→ RECORDED DATA

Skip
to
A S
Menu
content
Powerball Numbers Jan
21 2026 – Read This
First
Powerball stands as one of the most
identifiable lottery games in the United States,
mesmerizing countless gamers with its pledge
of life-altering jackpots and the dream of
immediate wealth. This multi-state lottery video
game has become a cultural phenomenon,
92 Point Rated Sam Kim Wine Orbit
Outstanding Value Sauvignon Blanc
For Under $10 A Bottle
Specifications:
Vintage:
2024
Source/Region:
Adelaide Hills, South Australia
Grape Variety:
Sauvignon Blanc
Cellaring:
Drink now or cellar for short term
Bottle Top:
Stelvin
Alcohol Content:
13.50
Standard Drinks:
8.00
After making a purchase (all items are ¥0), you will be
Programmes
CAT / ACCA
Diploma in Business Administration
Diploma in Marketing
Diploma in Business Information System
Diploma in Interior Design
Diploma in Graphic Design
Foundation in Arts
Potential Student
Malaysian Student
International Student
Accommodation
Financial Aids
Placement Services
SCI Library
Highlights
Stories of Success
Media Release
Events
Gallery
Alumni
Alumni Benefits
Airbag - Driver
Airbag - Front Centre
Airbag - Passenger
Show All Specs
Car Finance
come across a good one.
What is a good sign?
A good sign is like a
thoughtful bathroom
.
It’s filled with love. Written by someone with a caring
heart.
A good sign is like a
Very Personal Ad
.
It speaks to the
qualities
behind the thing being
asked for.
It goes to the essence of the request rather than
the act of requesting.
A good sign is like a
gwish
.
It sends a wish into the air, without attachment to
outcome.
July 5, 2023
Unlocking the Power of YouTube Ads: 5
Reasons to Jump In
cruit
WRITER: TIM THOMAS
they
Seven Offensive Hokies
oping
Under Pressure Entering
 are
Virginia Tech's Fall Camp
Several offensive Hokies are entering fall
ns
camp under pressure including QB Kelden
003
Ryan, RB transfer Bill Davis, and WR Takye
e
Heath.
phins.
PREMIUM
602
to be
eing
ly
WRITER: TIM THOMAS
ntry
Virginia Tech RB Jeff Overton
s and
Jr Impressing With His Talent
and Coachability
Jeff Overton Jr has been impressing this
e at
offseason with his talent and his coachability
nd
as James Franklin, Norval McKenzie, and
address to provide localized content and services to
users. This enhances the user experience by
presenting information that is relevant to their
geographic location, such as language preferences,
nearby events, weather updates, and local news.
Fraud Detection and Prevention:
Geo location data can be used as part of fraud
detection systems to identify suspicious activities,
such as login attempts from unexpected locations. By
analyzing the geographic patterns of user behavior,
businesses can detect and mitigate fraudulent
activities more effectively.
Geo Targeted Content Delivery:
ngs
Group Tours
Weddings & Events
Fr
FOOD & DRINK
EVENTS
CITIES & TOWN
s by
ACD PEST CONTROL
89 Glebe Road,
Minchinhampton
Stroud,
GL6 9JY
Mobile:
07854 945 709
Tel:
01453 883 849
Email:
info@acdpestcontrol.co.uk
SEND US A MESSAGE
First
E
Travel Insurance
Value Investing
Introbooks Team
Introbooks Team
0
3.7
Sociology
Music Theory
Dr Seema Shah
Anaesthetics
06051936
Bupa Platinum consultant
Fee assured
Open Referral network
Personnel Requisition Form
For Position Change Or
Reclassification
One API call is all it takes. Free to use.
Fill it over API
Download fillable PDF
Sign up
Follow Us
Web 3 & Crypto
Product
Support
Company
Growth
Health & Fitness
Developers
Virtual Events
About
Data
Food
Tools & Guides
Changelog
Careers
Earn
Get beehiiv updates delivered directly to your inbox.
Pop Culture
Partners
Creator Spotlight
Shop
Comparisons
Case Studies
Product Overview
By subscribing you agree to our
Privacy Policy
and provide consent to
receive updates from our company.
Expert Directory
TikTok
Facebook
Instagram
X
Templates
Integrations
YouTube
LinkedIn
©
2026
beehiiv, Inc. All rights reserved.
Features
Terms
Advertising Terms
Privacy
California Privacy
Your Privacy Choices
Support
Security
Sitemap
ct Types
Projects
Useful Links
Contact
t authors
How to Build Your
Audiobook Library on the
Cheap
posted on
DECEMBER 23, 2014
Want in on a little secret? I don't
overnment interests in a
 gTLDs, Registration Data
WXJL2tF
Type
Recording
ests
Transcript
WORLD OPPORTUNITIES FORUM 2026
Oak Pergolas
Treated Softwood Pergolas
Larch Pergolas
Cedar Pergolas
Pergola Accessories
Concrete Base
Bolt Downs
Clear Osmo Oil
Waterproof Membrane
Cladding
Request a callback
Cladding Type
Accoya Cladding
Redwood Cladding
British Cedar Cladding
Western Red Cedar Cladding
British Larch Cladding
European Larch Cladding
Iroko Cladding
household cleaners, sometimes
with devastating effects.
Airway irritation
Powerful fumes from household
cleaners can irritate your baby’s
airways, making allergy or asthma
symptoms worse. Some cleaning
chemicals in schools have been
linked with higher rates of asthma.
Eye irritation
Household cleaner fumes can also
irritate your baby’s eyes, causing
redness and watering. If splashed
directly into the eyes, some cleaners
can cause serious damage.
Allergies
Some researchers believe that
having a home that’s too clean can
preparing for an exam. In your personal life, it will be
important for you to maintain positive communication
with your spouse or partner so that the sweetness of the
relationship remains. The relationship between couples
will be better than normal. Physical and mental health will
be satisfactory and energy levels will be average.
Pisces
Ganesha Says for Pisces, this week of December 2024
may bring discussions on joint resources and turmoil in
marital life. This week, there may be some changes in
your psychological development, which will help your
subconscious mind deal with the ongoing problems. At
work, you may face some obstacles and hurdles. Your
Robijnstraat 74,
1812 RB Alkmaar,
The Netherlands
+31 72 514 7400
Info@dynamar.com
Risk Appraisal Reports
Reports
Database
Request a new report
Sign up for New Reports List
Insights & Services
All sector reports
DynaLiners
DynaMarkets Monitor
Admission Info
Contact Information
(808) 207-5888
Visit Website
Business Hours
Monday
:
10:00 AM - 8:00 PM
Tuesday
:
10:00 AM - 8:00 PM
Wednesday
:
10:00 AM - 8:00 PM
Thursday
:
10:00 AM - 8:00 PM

→ EXERCISE INSTRUCTIONS
Print every line of the records above without a single difference.

→ REPLY
Skip
to
A S
Menu
content
Powerball Numbers Jan
21 2026 – Read This
First
Powerball stands as one of the most
identifiable lottery games in the United States,
mesmerizing countless gamers with its pledge
of life-altering jackpots and the dream of
immediate wealth. This multi-state lottery video
game has become a cultural phenomenon,
92 Point Rated Sam Kim Wine Orbit
Outstanding Value Sauvignon Blanc
For Under $10 A Bottle
Specifications:
Vintage:
2024
Source/Region:
Adelaide Hills, South Australia
Grape Variety:
Sauvignon Blanc
Cellaring:
Drink now or cellar for short term
Bottle Top:
Stelvin
Alcohol Content:
13.50
Standard Drinks:
8.00
After making a purchase (all items are ¥0), you will be
Programmes
CAT / ACCA
Diploma in Business Administration
Diploma in Marketing
Diploma in Business Information System
Diploma in Interior Design
Diploma in Graphic Design
Foundation in Arts
Potential Student
Malaysian Student
International Student
Accommodation
Financial Aids
Placement Services
SCI Library
Highlights
Stories of Success
Media Release
Events
Gallery
Alumni
Alumni Benefits
Airbag - Driver
Airbag - Front Centre
Airbag - Passenger
Show All Specs
Car Finance
come across a good one.
What is a good sign?
A good sign is like a
thoughtful bathroom
.
It’s filled with love. Written by someone with a caring
heart.
A good sign is like a
Very Personal Ad
.
It speaks to the
qualities
behind the thing being
asked for.
It goes to the essence of the request rather than
the act of requesting.
A good sign is like a
gwish
.
It sends a wish into the air, without attachment to
outcome.
July 5, 2023
Unlocking the Power of YouTube Ads: 5
Reasons to Jump In
cruit
WRITER: TIM THOMAS
they
Seven Offensive Hokies
oping
Under Pressure Entering
 are
Virginia Tech's Fall Camp
Several offensive Hokies are entering fall
ns
camp under pressure including QB Kelden
003
Ryan, RB transfer Bill Davis, and WR Takye
e
Heath.
phins.
PREMIUM
602
to be
eing
ly
WRITER: TIM THOMAS
ntry
Virginia Tech RB Jeff Overton
s and
Jr Impressing With His Talent
and Coachability
Jeff Overton Jr has been impressing this
e at
offseason with his talent and his coachability
nd
as James Franklin, Norval McKenzie, and
address to provide localized content and services to
users. This enhances the user experience by
presenting information that is relevant to their
geographic location, such as language preferences,
nearby events, weather updates, and local news.
Fraud Detection and Prevention:
Geo location data can be used as part of fraud
detection systems to identify suspicious activities,
such as login attempts from unexpected locations. By
analyzing the geographic patterns of user behavior,
businesses can detect and mitigate fraudulent
activities more effectively.
Geo Targeted Content Delivery:
ngs
Group Tours
Weddings & Events
Fr
FOOD & DRINK
EVENTS
CITIES & TOWN
s by
ACD PEST CONTROL
89 Glebe Road,
Minchinhampton
Stroud,
GL6 9JY
Mobile:
07854 945 709
Tel:
01453 883 849
Email:
info@acdpestcontrol.co.uk
SEND US A MESSAGE
First
E
Travel Insurance
Value Investing
Introbooks Team
Introbooks Team
0
3.7
Sociology
Music Theory
Dr Seema Shah
Anaesthetics
06051936
Bupa Platinum consultant
Fee assured
Open Referral network
Personnel Requisition Form
For Position Change Or
Reclassification
One API call is all it takes. Free to use.
Fill it over API
Download fillable PDF
Sign up
Follow Us
Web 3 & Crypto
Product
Support
Company
Growth
Health & Fitness
Developers
Virtual Events
About
Data
Food
Tools & Guides
Changelog
Careers
Earn
Get beehiiv updates delivered directly to your inbox.
Pop Culture
Partners
Creator Spotlight
Shop
Comparisons
Case Studies
Product Overview
By subscribing you agree to our
Privacy Policy
and provide consent to
receive updates from our company.
Expert Directory
TikTok
Facebook
Instagram
X
Templates
Integrations
YouTube
LinkedIn
©
2026
beehiiv, Inc. All rights reserved.
Features
Terms
Advertising Terms
Privacy
California Privacy
Your Privacy Choices
Support
Security
Sitemap
ct Types
Projects
Useful Links
Contact
t authors
How to Build Your
Audiobook Library on the
Cheap
posted on
DECEMBER 23, 2014
Want in on a little secret? I don't
overnment interests in a
 gTLDs, Registration Data
WXJL2tF
Type
Recording
ests
Transcript
WORLD OPPORTUNITIES FORUM 2026
Oak Pergolas
Treated Softwood Pergolas
Larch Pergolas
Cedar Pergolas
Pergola Accessories
Concrete Base
Bolt Downs
Clear Osmo Oil
Waterproof Membrane
Cladding
Request a callback
Cladding Type
Accoya Cladding
Redwood Cladding
British Cedar Cladding
Western Red Cedar Cladding
British Larch Cladding
European Larch Cladding
Iroko Cladding
household cleaners, sometimes
with devastating effects.
Airway irritation
Powerful fumes from household
cleaners can irritate your baby’s
airways, making allergy or asthma
symptoms worse. Some cleaning
chemicals in schools have been
linked with higher rates of asthma.
Eye irritation
Household cleaner fumes can also
irritate your baby’s eyes, causing
redness and watering. If splashed
directly into the eyes, some cleaners
can cause serious damage.
Allergies
Some researchers believe that
having a home that’s too clean can
preparing for an exam. In your personal life, it will be
important for you to maintain positive communication
with your spouse or partner so that the sweetness of the
relationship remains. The relationship between couples
will be better than normal. Physical and mental health will
be satisfactory and energy levels will be average.
Pisces
Ganesha Says for Pisces, this week of December 2024
may bring discussions on joint resources and turmoil in
marital life. This week, there may be some changes in
your psychological development, which will help your
subconscious mind deal with the ongoing problems. At
work, you may face some obstacles and hurdles. Your
Robijnstraat 74,
1812 RB Alkmaar,
The Netherlands
+31 72 514 7400
Info@dynamar.com
Risk Appraisal Reports
Reports
Database
Request a new report
Sign up for New Reports List
Insights & Services
All sector reports
DynaLiners
DynaMarkets Monitor
Admission Info
Contact Information
(808) 207-5888
Visit Website
Business Hours
Monday
:
10:00 AM - 8:00 PM
Tuesday
:
10:00 AM - 8:00 PM
Wednesday
:
10:00 AM - 8:00 PM
Thursday
:
10:00 AM - 8:00 PM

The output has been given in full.